As polemical as it is nuanced, The Yacoubian Building was penned by leading Egyptian literary figure Alaa Al Aswany and adapted for the screen by director Marwan Hamed from a script by his father, Wahid Hamed. The film features an all-star cast which includes Adel Imam, Yousra, and Nour El-Sherif. At the time of its production, The Yacoubian Building was the most expensive Arab-Egyptian film ever made, and broke box office records on its release.
For details, see here
Who are the Tablighi Jamaat? - The Frontline Club, London
The ‘ante-chamber of terror’ as the French security service is said to have dubbed the Tablighi Jamaat, or an other-worldly group of Muslims dedicated to piety and preaching? A movement of separatist, supremacist misogynists bent on the Islamisation of Europe, or a misunderstood part of Britain’s multicultural mosaic?
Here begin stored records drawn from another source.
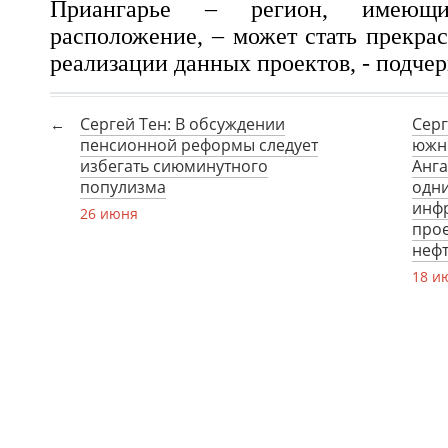
Приангарье – регион, имеющий
расположение, – может стать прекра
реализации данных проектов, - подче
Сергей Тен: В обсуждении
Серг
пенсионной реформы следует
южно
избегать сиюминутного
Анга
популизма
одн
инф
26 июня
прое
неф
18 и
This little-known Muslim association whose name means ‘the preaching group’ has raised hundreds of thousands of pounds to secure planning permission for its new world centre or markaz in Newham – yet scholars are completely at odds over its purpose and ethos.
This event launches Tablighi Jamaat by Dr Zacharias Pieri – the first of an authoritative new series Handy Books for Journalists on Religion in World Affairs published by Lapido Media.
For information, see here
Friday 28th September
The Horse: From Arabia to Royal Ascot – British Museum, London
With not long to go until it finishes, this free exhibition will allow you to discover the epic story of the horse – a journey of 5,000 years that has revolutionised human history. The story focuses on two breeds – Arabians, which were prized in the desert for their spirit and stamina, and the thoroughbred which was selectively bred from Arabians for speed and is now raced at world-famous courses such as Royal Ascot.
Objects range from ancient to modern and include depictions of horses in stone reliefs, gold and clay models, horse tack, paintings by George Stubbs, and trophies and rosettes. With the museum open late on Fridays, make sure you head down while you still have the chance.
For details, click here
Sunday 30th September
The Changing Room – Various Locations around Central London
The last day of The Changing Room project, presenting an alternative vision of the changes that have occurred in and around the Arab region today. Realised in Italy (2011), The Changing Room formulates a contemporary compendium of histories, addressed and documented by groundbreaking artists who either live in exile, emigration, or continue to have a physical presence in their region or nation.
Set in an underground gallery, a magic shop and an office hub in central London, one of the project’s central visual statements is to bring Palestine’s Jerusalem into the heart of London.